We had to change the way we do things. Mornings we like to leisurely drink coffee, then read emails, and catch up on social media and news while breakfasting before showering. Around noon we are ready to go out to do errands. But that is exactly when the stores are closing down! A few hours later we are hungry and that is exactly when then the restaurant kitchens are closed down. Until they reopen around 7:00 or 8:00pm the food choices are limited to gelato, coffee, pastries, focaccia and calzones.
We’ve had to adjust our usual schedule and plan ahead whether we’re going to eat out for lunch before 3:00 or go out for dinner after 8:00 or to pick up takeout to eat at home.

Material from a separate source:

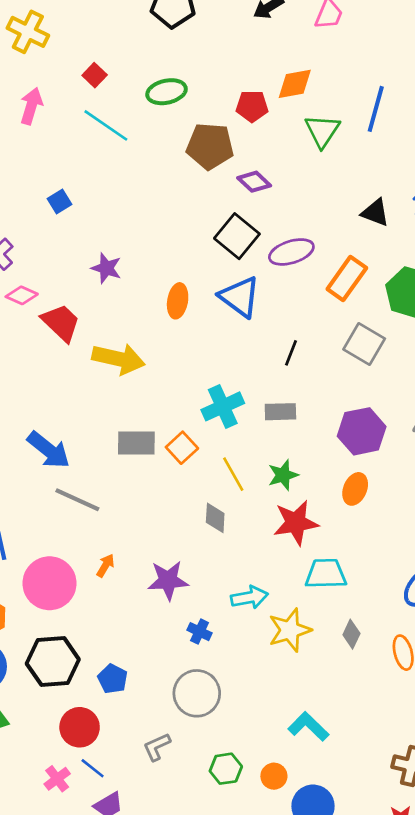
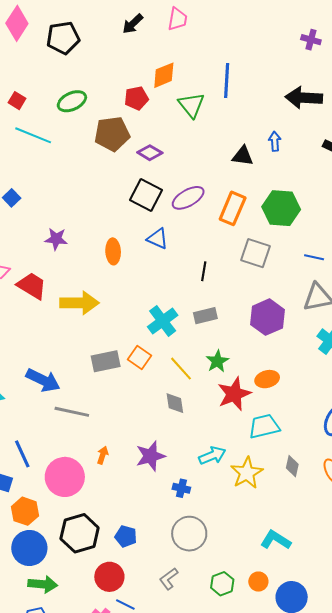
blue triangle: (240, 297) -> (158, 239), size x0.7
orange ellipse: (355, 489) -> (267, 379), moved, turned 65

We were feeling sorry for the restauranteurs because as we would be headed home for the night there was nary a customer in sight! Then one Sunday evening while walking home later than usual we discovered all those outdoor restaurants were buzzing with business!
It’s very real. Every night and all day on Sunday. Young and old, friends, small families, multi-generational family groups, singles – all out walking. Walking dogs on leads, leading young children by the hand, pre-teens straggling behind, pushing strollers, slowly strolling, arm in arm, visiting, eating, kissing, admiring window displays, clogging the wide pedestrian zones. No one is in a hurry. Bicyclists, segueways and wheelchairs are in the crowds as well as the ever present street venders.

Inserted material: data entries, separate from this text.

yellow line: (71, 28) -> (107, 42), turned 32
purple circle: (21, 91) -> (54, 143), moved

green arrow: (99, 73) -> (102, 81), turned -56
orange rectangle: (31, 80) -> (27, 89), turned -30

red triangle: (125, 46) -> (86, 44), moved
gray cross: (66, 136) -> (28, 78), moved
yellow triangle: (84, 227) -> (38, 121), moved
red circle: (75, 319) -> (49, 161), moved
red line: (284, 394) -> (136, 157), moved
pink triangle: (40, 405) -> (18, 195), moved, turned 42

On Christmas Day we were surprised by the amount of people on the streets. Eating and drinking establishments were open. Beggars were out en masse.
I confess, the Italian women got under my skin. I could see them looking me over, up and down. In my travel wardrobe I felt dowdy! I was cold too! I purchased a pair of cheap black and surprisingly comfortable boots for only 10 euros at a Chinese store. Now, warmly dressed, I enjoy the evening passeggiata brimming with self confidence.
My new friends and I were discussing the trend of a living for travel and experiencing culture versus accumulating material possessions. They admitted that the Italians need to show outward perfection. Their lives are full of many unsolvable issues (like the wifi.)
In Italy, on Christmas Eve the Baby Jesus is placed in the crèche and thus begins The 12 Days of Christmas ending on January 6th – Epiphany – the day to celebrate the arrival of the Magi. The Presepi Viventes (live nativities) are live starting the day after Christmas until Epiphany.
In the US, Christmas Day is the culmination of Christmas festivities. By Boxing Day folks are standing in long lines to do returns and exchanges and by New Years Day taking down the tree.
One more rant. The “Old World” has been civilized ages longer than the USA, but apparently hasn’t learned the science of staircase building. Our bodies are accustomed to anticipating the regular height of each riser and trip up when the individual risers are not consistent – even when we know and anticipate it. The tallest steps appear at the top when the builders realize they have run out of space and divide the space over two huge steps. (We have found this phenomenon in every country we have visited, not just Italy.)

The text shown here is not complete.